- What the task asks
The answer must reproduce all of the data below exactly and contain no images.

- Saved entries

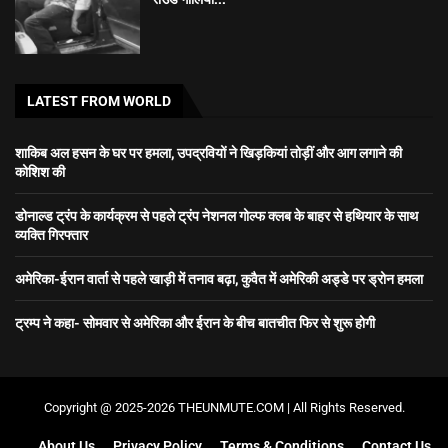
LATEST FROM WORLD
शाकिब अल हसन के घर पर हमला, उपद्रवियों ने खिड़कियां तोड़ीं और आग लगाने की
कोशिश की
डोनाल्ड ट्रंप के कार्यक्रम से पहले ट्रंप नेशनल गोल्फ क्लब के बाहर से हथियार के साथ
व्यक्ति गिरफ्तार
अमेरिका-ईरान वार्ता से पहले खाड़ी में तनाव बढ़ा, कुवैत में अमेरिकी अड्डे पर ड्रोन हमला
ट्रम्प ने कहा- सोमवार से अमेरिका और ईरान के बीच बातचीत फिर से शुरू होगी
Copyright @ 2025-2026 THEUNMUTE.COM | All Rights Reserved.
About Us
Privacy Policy
Terms & Conditions
Contact Us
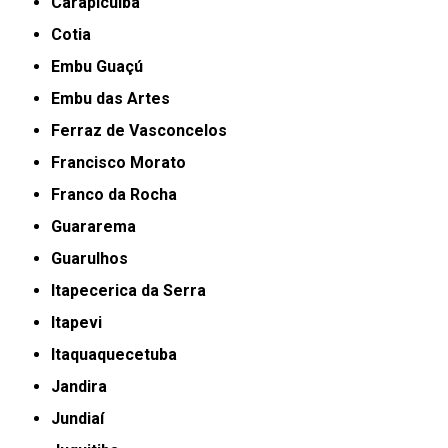
Carapicuíba
Cotia
Embu Guaçú
Embu das Artes
Ferraz de Vasconcelos
Francisco Morato
Franco da Rocha
Guararema
Guarulhos
Itapecerica da Serra
Itapevi
Itaquaquecetuba
Jandira
Jundiaí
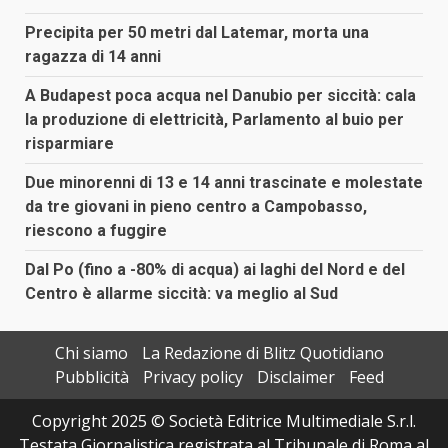
Precipita per 50 metri dal Latemar, morta una
ragazza di 14 anni
A Budapest poca acqua nel Danubio per siccità: cala
la produzione di elettricità, Parlamento al buio per
risparmiare
Due minorenni di 13 e 14 anni trascinate e molestate
da tre giovani in pieno centro a Campobasso,
riescono a fuggire
Dal Po (fino a -80% di acqua) ai laghi del Nord e del
Centro è allarme siccità: va meglio al Sud
Chi siamo
La Redazione di Blitz Quotidiano
Pubblicità
Privacy policy
Disclaimer
Feed
Copyright 2025 © Società Editrice Multimediale S.r.l.
Testata Giornalistica registrata al Tribunale di Roma al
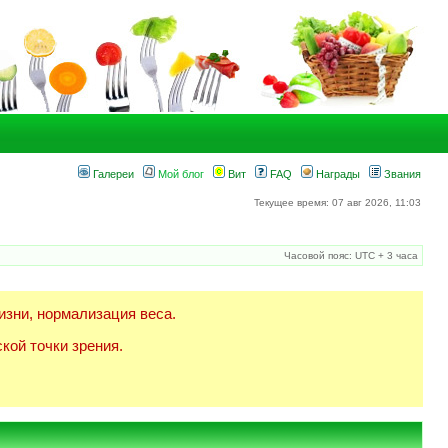
Галереи
Мой блог
Вит
FAQ
Награды
Звания
Текущее время: 07 авг 2026, 11:03
Часовой пояс: UTC + 3 часа
изни, нормализация веса.
кой точки зрения.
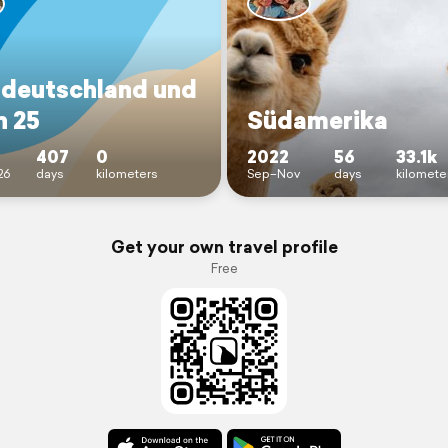
deutschland und
n 25
Südamerika
407
0
2022
56
33.1k
26
days
kilometers
Sep–Nov
days
kilomete
Get your own travel profile
Free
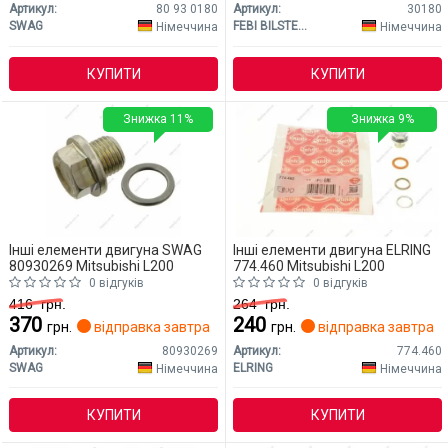
Артикул:
80 93 0180
Артикул:
30180
SWAG
FEBI BILSTEIN
Німеччина
Німеччина
КУПИТИ
КУПИТИ
Знижка 11%
Знижка 9%
Інші елементи двигуна SWAG
Інші елементи двигуна ELRING
80930269 Mitsubishi L200
774.460 Mitsubishi L200
0 відгуків
0 відгуків
416
грн.
264
грн.
370
240
грн.
відправка завтра
грн.
відправка завтра
Артикул:
80930269
Артикул:
774.460
SWAG
ELRING
Німеччина
Німеччина
КУПИТИ
КУПИТИ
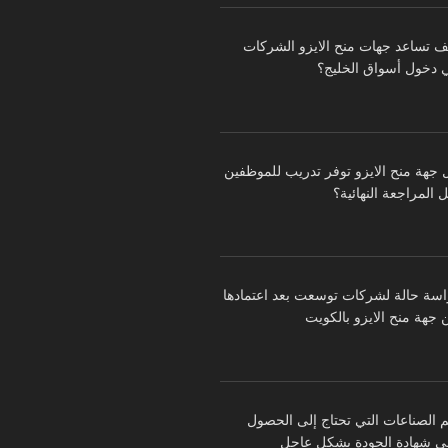
ف تساعد جهات منح الايزو الشركات
 دخول أسواق الخليج؟
 جهة منح الايزو توفر تدريب للموظفين
 المراجعة النهائية؟
اسة حالة لشركات توسعت بعد اعتمادها
 جهة منح الايزو بالكويت
م الصناعات التي تحتاج إلى الحصول
ى شهادة الجودة بشكل عاجل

- Expected output
LATEST FROM WORLD
शाकिब अल हसन के घर पर हमला, उपद्रवियों ने खिड़कियां तोड़ीं और आग लगाने की
कोशिश की
डोनाल्ड ट्रंप के कार्यक्रम से पहले ट्रंप नेशनल गोल्फ क्लब के बाहर से हथियार के साथ
व्यक्ति गिरफ्तार
अमेरिका-ईरान वार्ता से पहले खाड़ी में तनाव बढ़ा, कुवैत में अमेरिकी अड्डे पर ड्रोन हमला
ट्रम्प ने कहा- सोमवार से अमेरिका और ईरान के बीच बातचीत फिर से शुरू होगी
Copyright @ 2025-2026 THEUNMUTE.COM | All Rights Reserved.
About Us
Privacy Policy
Terms & Conditions
Contact Us
Carapicuíba
Cotia
Embu Guaçú
Embu das Artes
Ferraz de Vasconcelos
Francisco Morato
Franco da Rocha
Guararema
Guarulhos
Itapecerica da Serra
Itapevi
Itaquaquecetuba
Jandira
Jundiaí
Precipita per 50 metri dal Latemar, morta una
ragazza di 14 anni
A Budapest poca acqua nel Danubio per siccità: cala
la produzione di elettricità, Parlamento al buio per
risparmiare
Due minorenni di 13 e 14 anni trascinate e molestate
da tre giovani in pieno centro a Campobasso,
riescono a fuggire
Dal Po (fino a -80% di acqua) ai laghi del Nord e del
Centro è allarme siccità: va meglio al Sud
Chi siamo
La Redazione di Blitz Quotidiano
Pubblicità
Privacy policy
Disclaimer
Feed
Copyright 2025 © Società Editrice Multimediale S.r.l.
Testata Giornalistica registrata al Tribunale di Roma al
Галереи
Мой блог
Вит
FAQ
Награды
Звания
Текущее время: 07 авг 2026, 11:03
Часовой пояс: UTC + 3 часа
изни, нормализация веса.
кой точки зрения.
deutschland und
n 25
Südamerika
407
0
2022
56
33.1k
26
days
kilometers
Sep–Nov
days
kilomete
Get your own travel profile
Free
Артикул:
80 93 0180
Артикул:
30180
SWAG
FEBI BILSTEIN
Німеччина
Німеччина
КУПИТИ
КУПИТИ
Знижка 11%
Знижка 9%
Інші елементи двигуна SWAG
Інші елементи двигуна ELRING
80930269 Mitsubishi L200
774.460 Mitsubishi L200
0 відгуків
0 відгуків
416
грн.
264
грн.
370
240
грн.
відправка завтра
грн.
відправка завтра
Артикул:
80930269
Артикул:
774.460
SWAG
ELRING
Німеччина
Німеччина
КУПИТИ
КУПИТИ
ف تساعد جهات منح الايزو الشركات
 دخول أسواق الخليج؟
 جهة منح الايزو توفر تدريب للموظفين
 المراجعة النهائية؟
اسة حالة لشركات توسعت بعد اعتمادها
 جهة منح الايزو بالكويت
م الصناعات التي تحتاج إلى الحصول
ى شهادة الجودة بشكل عاجل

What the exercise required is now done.